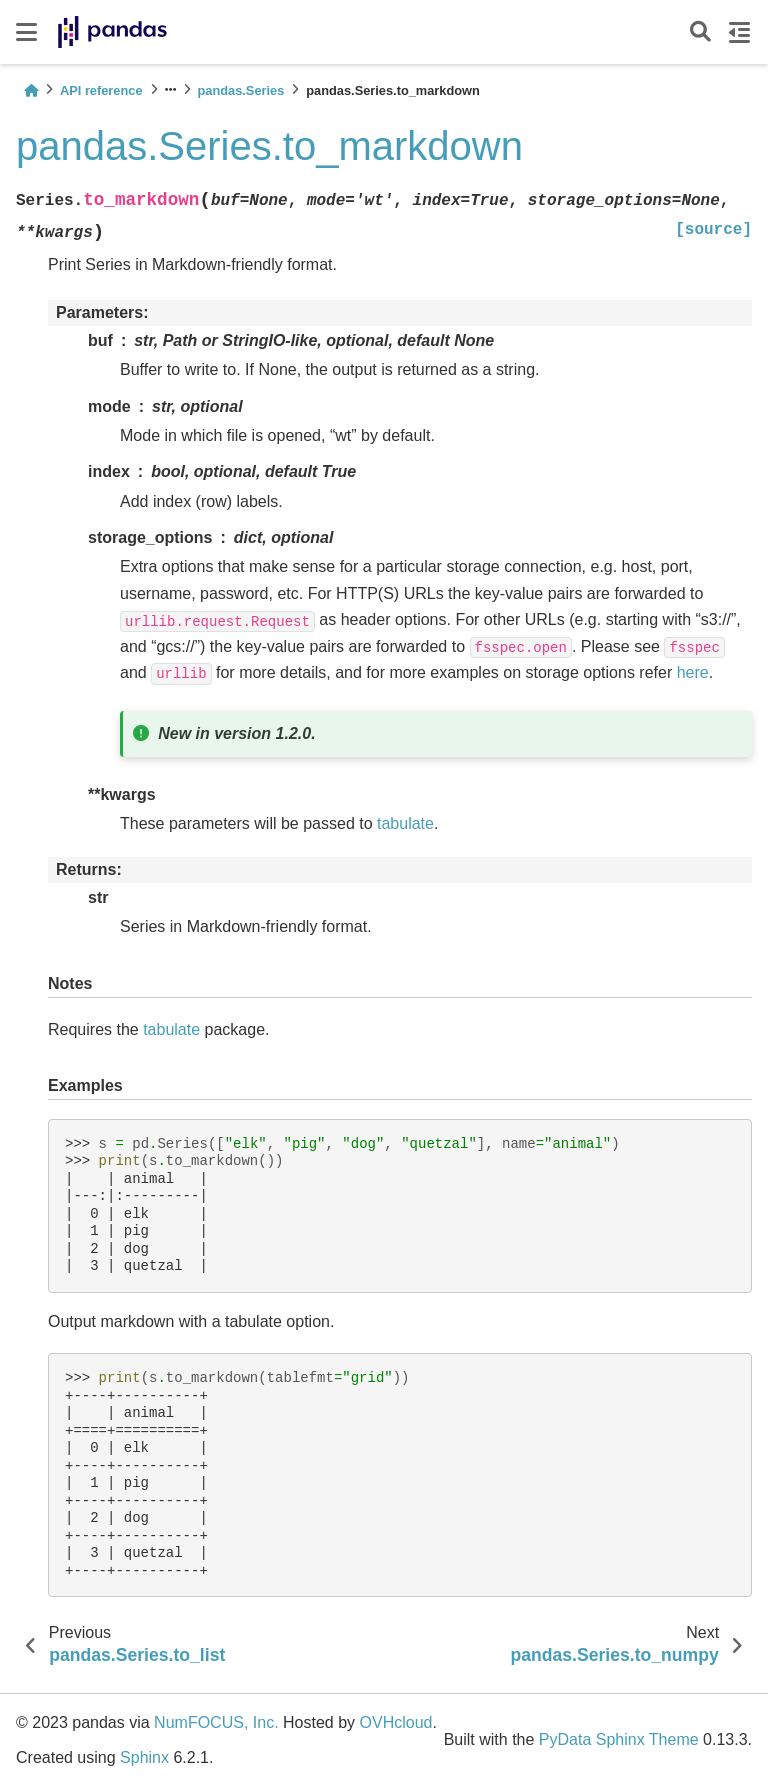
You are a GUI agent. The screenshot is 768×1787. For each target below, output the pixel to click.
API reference (101, 90)
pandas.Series (241, 90)
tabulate (405, 823)
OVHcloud (396, 1722)
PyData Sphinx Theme (619, 1739)
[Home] (31, 90)
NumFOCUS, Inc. (216, 1722)
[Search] (700, 32)
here (693, 672)
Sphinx (144, 1757)
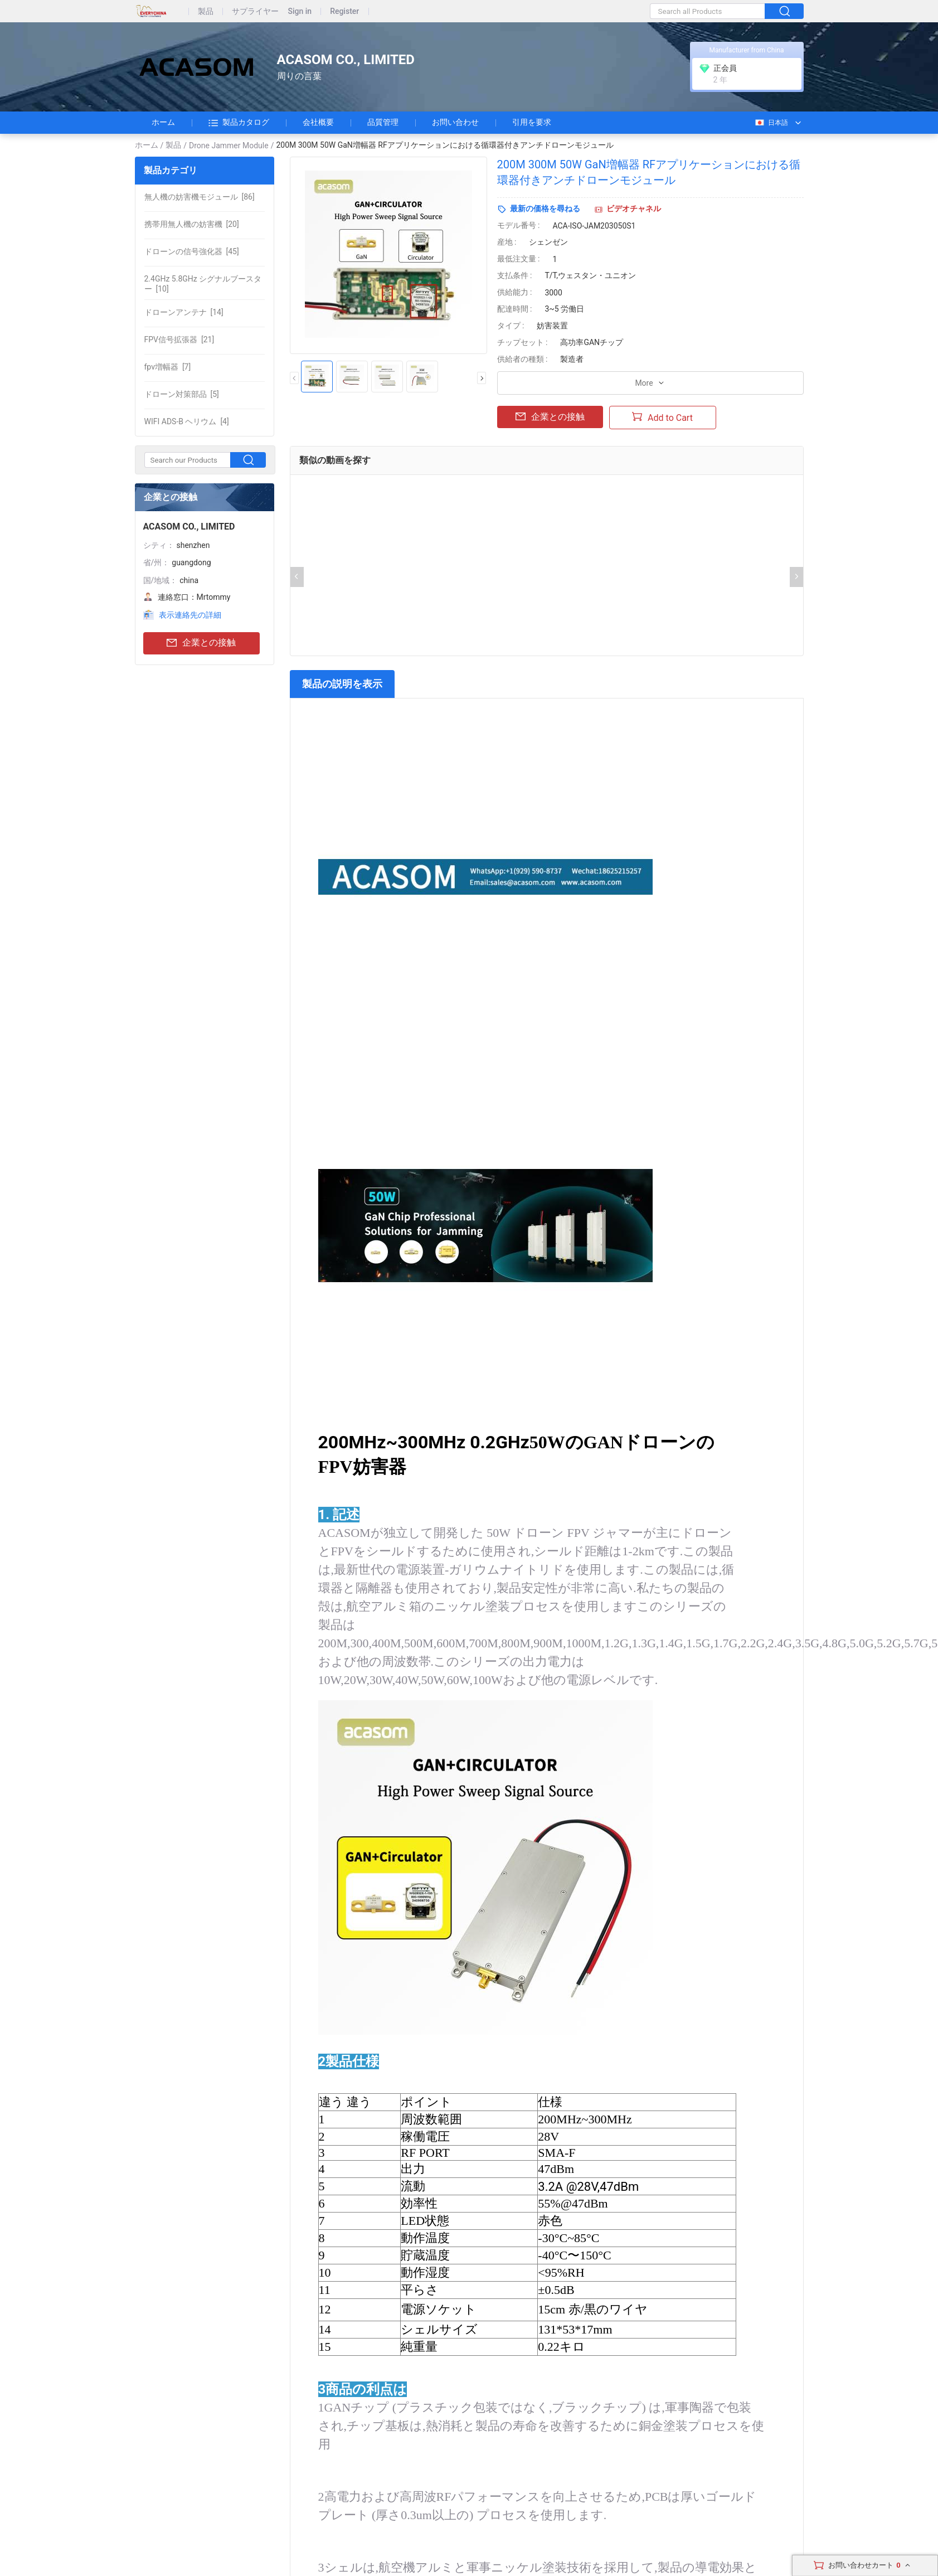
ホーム (163, 122)
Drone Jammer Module (229, 145)
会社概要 (318, 122)
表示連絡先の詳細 (190, 614)
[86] (199, 196)
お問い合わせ (455, 122)
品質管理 (382, 122)
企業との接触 (201, 643)
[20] (191, 224)
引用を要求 (531, 122)
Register (344, 11)
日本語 (771, 123)
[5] (181, 394)
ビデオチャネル (633, 208)
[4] (186, 421)
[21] (179, 339)
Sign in (300, 11)
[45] (191, 251)
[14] (183, 312)
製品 (205, 11)
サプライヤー (255, 11)
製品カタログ (238, 122)
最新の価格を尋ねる (545, 208)
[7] (167, 366)
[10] (203, 283)
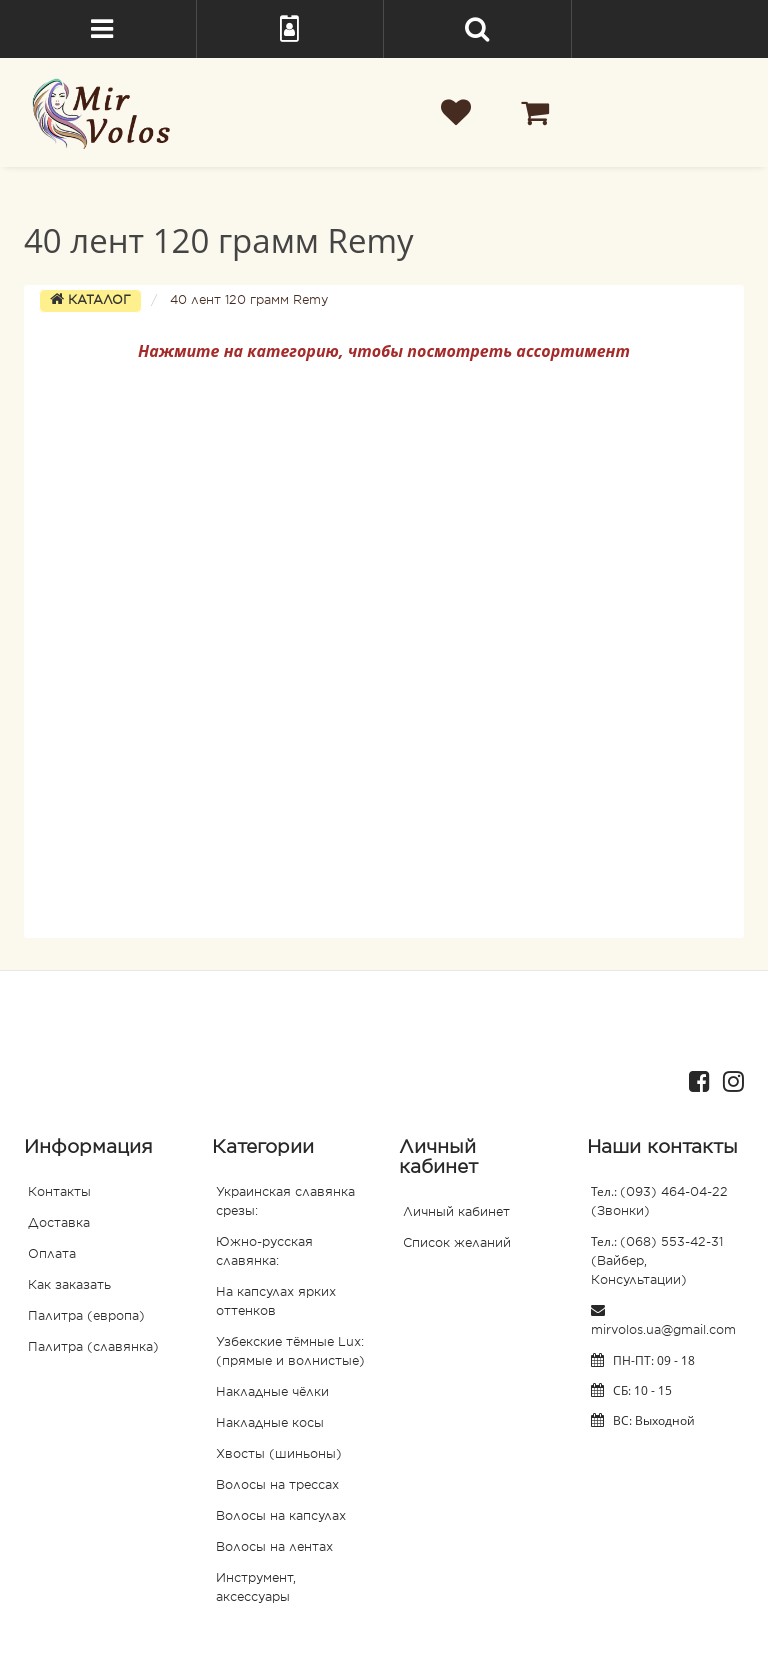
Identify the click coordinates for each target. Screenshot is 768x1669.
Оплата (52, 1255)
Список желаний (457, 1244)
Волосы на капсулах (281, 1517)
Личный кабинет (456, 1213)
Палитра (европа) (86, 1317)
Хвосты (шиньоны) (279, 1455)
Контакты (59, 1193)
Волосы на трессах (277, 1486)
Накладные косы (270, 1424)
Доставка (59, 1224)
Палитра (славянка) (93, 1348)
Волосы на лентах (274, 1548)
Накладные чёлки (272, 1393)
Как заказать (69, 1286)
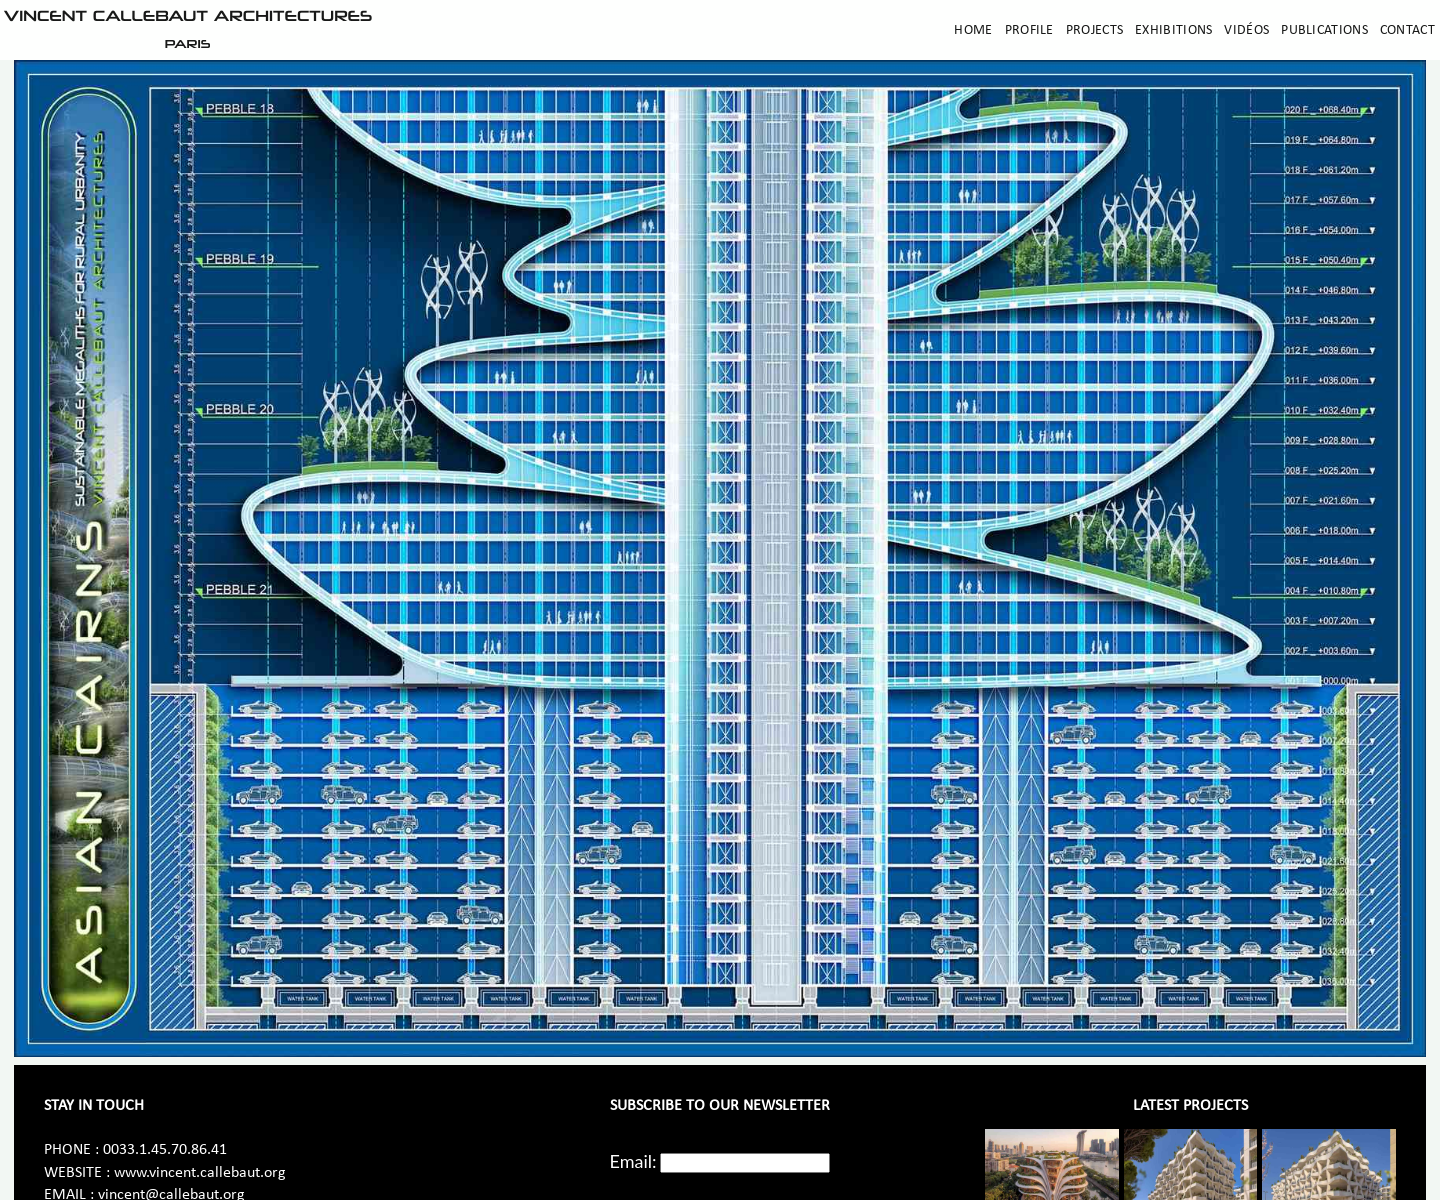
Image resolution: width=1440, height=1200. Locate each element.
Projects (1094, 30)
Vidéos (1246, 30)
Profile (1029, 30)
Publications (1324, 30)
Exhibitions (1173, 30)
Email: (633, 1161)
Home (973, 30)
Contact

*Task statement*:
Tell how many lines in the data hold the string "Волосы". Only the number is wanted.

*Problem solution*:
3